The database operations team was contacted to manually initiate high-availability (HA) and restore the availability of the old address through manual intervention.
Incident Recovery: After restoring the database access, the success rate of the business layer service interface improved, and the functionality of the cloud monitoring console returned to normal.
Impact
1.The alarm console became non-functional, affecting the alarm history display and hindering users from performing regular console operations.2.Alarm notifications encountered issues with retrieving alarm notification message content, resulting in the failure to send alarm notifications as intended.3.The Dashboard console became inaccessible, preventing users from accessing monitoring data and displaying error messages indicating operation failures.
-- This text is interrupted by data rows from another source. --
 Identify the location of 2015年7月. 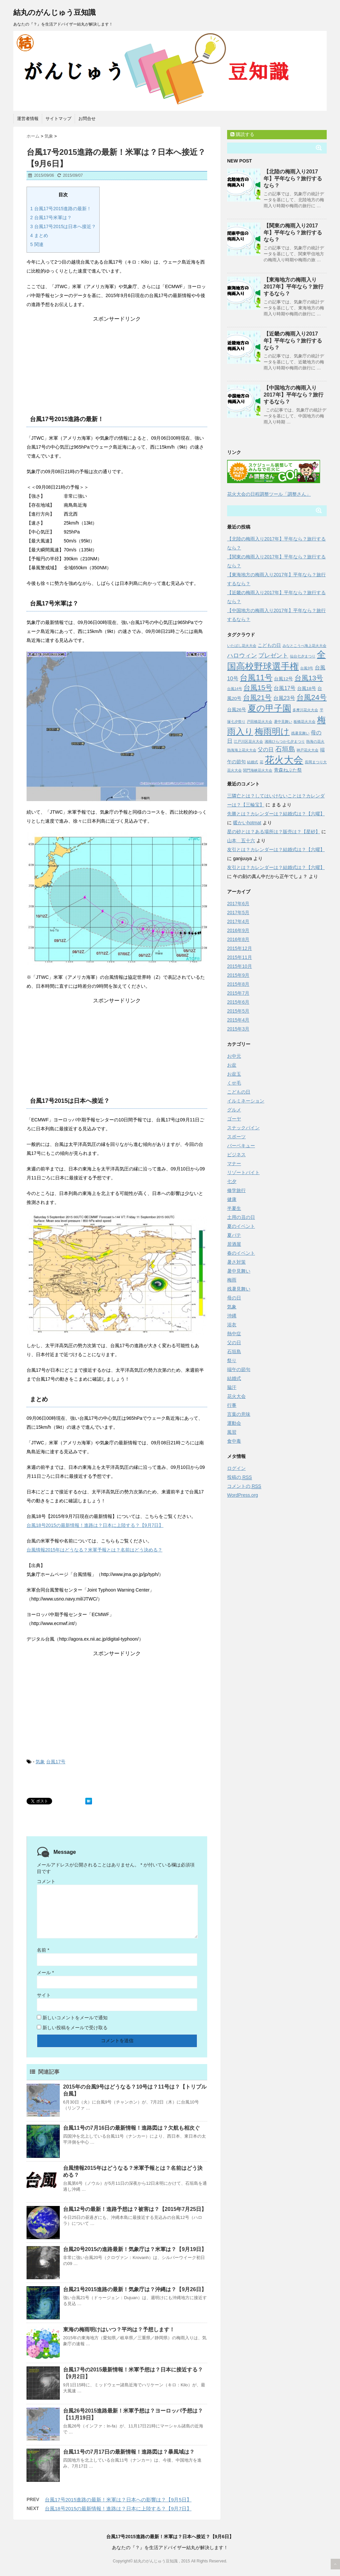
(238, 993).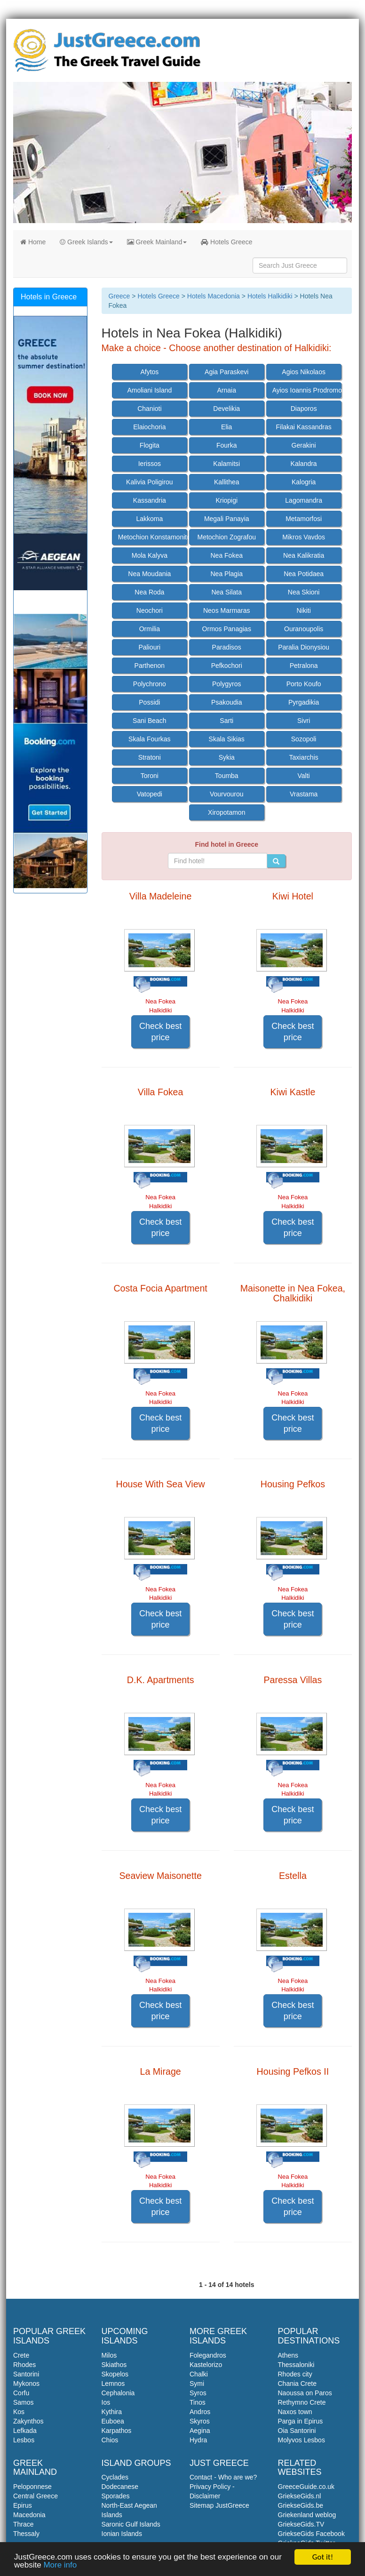  Describe the element at coordinates (226, 482) in the screenshot. I see `Kallithea` at that location.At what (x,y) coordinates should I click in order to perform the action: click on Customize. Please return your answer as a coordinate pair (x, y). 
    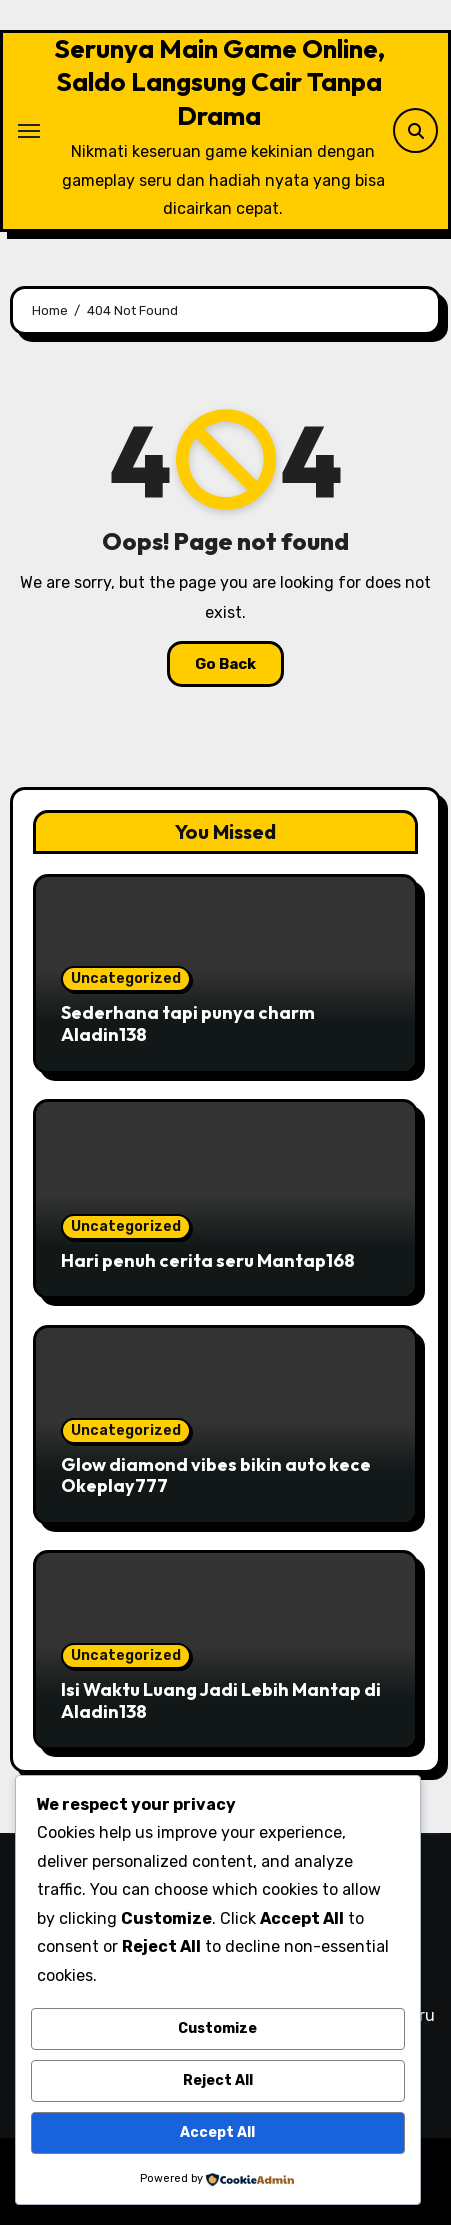
    Looking at the image, I should click on (217, 2028). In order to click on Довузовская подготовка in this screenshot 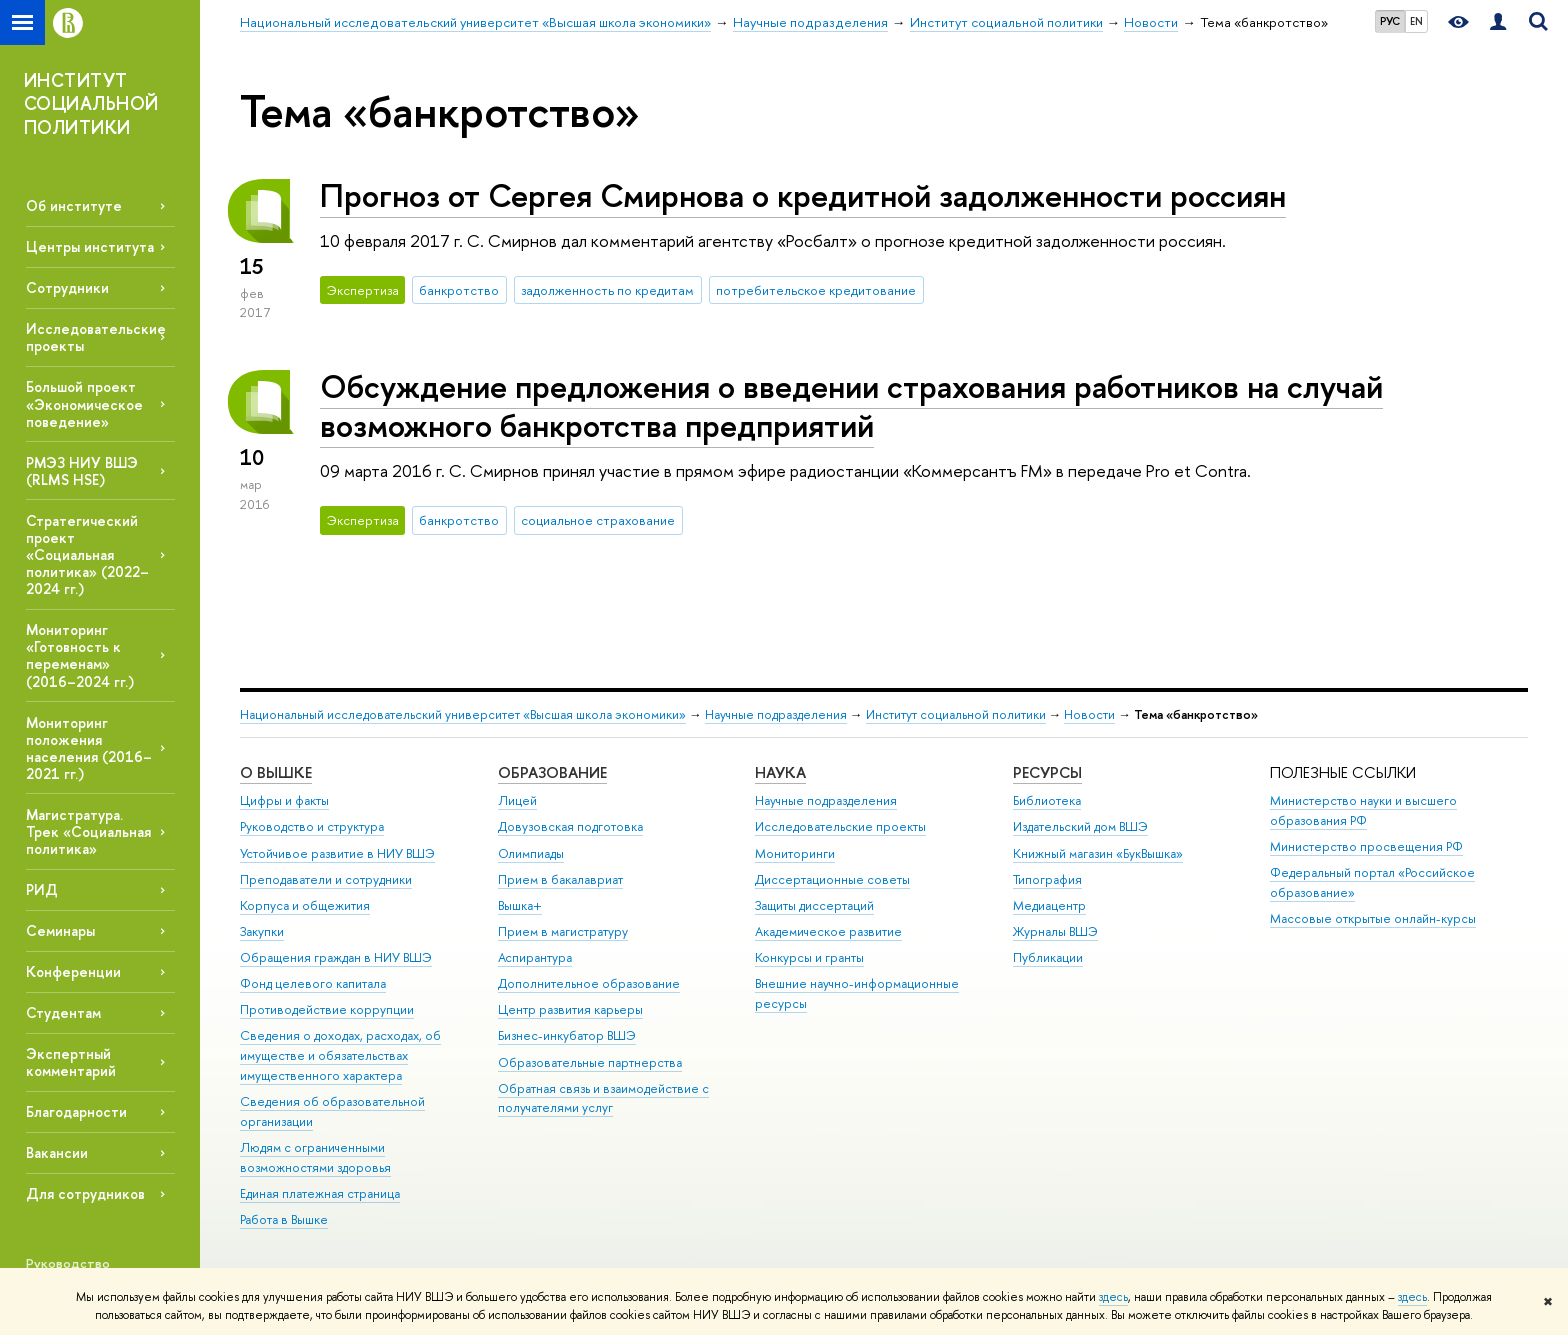, I will do `click(570, 826)`.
Next Steps and Action Plan
The following measures will be implemented to prevent a recurrence of the incident.
A thorough review of the migration status for all database instances requiring migration will be conducted. The database instances will be marked as completed only when no access records are associated with the old IP.
Accelerated the migration progress to ensure the completion of all pending database instance migrations by the first half of 2023.
Implemented standardization of database usage, enhanced monitoring capabilities, performed proactive capacity expansion for high-load instances, and optimized slow query logic to eliminate any inefficiencies.